In case of a Non Executive DirectorA director is not bound to give continuous attention to the affairs of his company. His duties are of an intermittent nature to be performed at periodical board meetings, and at meetings of any committee of the board upon which he happens to be placed. He is not, however, bound to attend all such meetings, though he ought to attend whenever, in the circumstances, he is reasonably able to do so. However an Executive Director needs to give constant attention and take active interest in the affairs of the Company.
In respect of all duties that, having regard to the exigencies of business, and the articles of association, may properly be left to some other official, a director, is in the absence if grounds for suspicion justified in trusting that officer to perform such duties honestly. A director must of necessity trust the officials of the company to perform properly and honestly the duties allocated to those officials.

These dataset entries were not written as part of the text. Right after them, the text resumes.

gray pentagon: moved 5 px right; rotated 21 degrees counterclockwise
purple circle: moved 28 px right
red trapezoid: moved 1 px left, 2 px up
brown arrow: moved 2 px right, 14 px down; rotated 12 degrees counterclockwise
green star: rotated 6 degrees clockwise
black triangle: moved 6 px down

When presenting their annual reports and balance sheet to their shareholders and when recommending the declaration of a dividend, directors ought not to be satisfied as to the value of their company's assets merely by the assurances neither of their chairman, nor with the experience or the belief of the auditor howsoever competent and trust worthy he is. All in all, there is no difference between legal and equitable duties of directors. If the directors act within their power with such care as is reasonably to be expected from them, having regard to their knowledge and experience, and if they act honestly for the benefit of the company. They discharge both their legal as well as equitable duty to the company. The directors are not liable for all mistakes they make, although if they had taken more care they might have avoided them.

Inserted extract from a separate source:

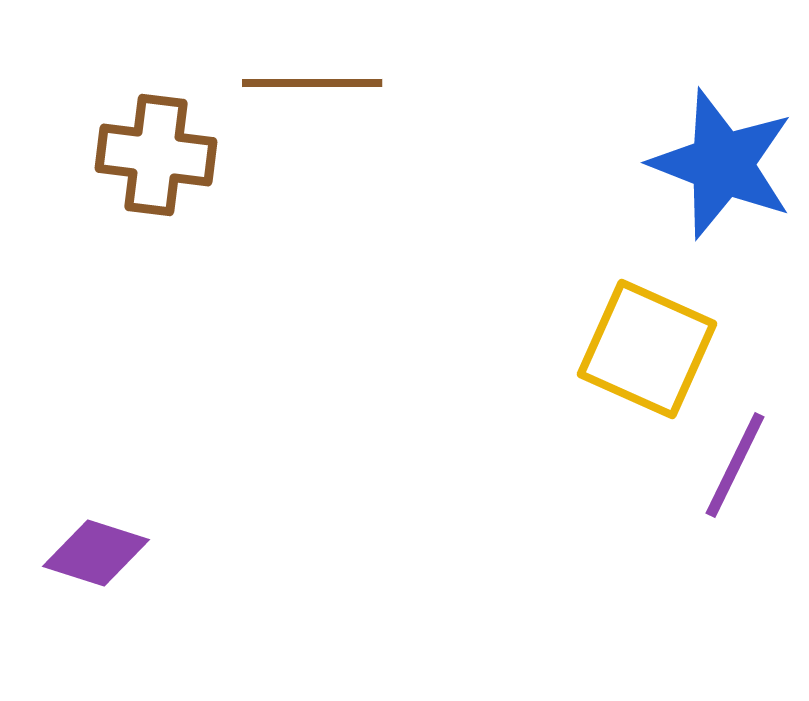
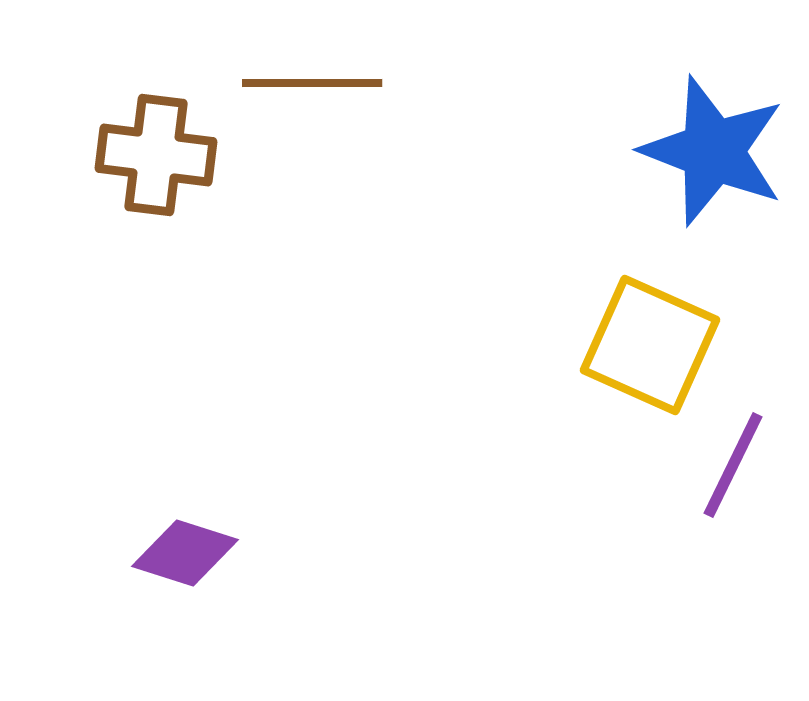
blue star: moved 9 px left, 13 px up
yellow square: moved 3 px right, 4 px up
purple line: moved 2 px left
purple diamond: moved 89 px right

What are the Liabilities of the Directors of a company towards the company?
The liability of a Director to the company may arise from:
Breach of fiduciary duty: Where a Director acts dishonestly to the interest of the company, he will be held liable for breach of fiduciary duty. Most of the powers of Directors are powers in trust and, therefore, should be exercised in the interest of the company and, not in the interest of the Directors or, any section of members. Thus, in a case where the Directors, in order to forestall a take-over bid, transferred the unissued shares of the company to trustees, to be held for the benefit of the employees, and an interest-free loan from the company was advanced to the trustees to enable them to pay for the shares, it was held to be a wrongful exercise of the fiduciary powers of the Directors.
Ultra vires acts: Directors are supposed to act within the parameters of the provisions of the Companies Act, Memorandum and Articles of Association, since these lay down the limits to the activities of the company and, consequently, to the powers of the Board of Directors. Further, the powers of the Directors may be limited in terms of specific restrictions, contained in the Articles of Association. The Directors shall be held, personally, liable for acts beyond the aforesaid limits, being ultra vires the company or the Directors. Thus, where the Directors pay dividends or interest out of capital, they will be liable to indemnify the company for any loss or damage, suffered due to such act.
NegligenceAs long as the Directors act within their powers with reasonable skill and care, as expected of them as prudent businessmen, they discharge their duties to the company. But, where they fail to exercise reasonable care, skill and diligence, they shall be deemed to have acted, negligently, in discharge of their duties and, consequently, shall be liable for any loss or damage, resulting there from. However, error of judgment will not be deemed as negligence. The Directors cannot be absolved of their liability for negligence by any provisions in the Articles of Association.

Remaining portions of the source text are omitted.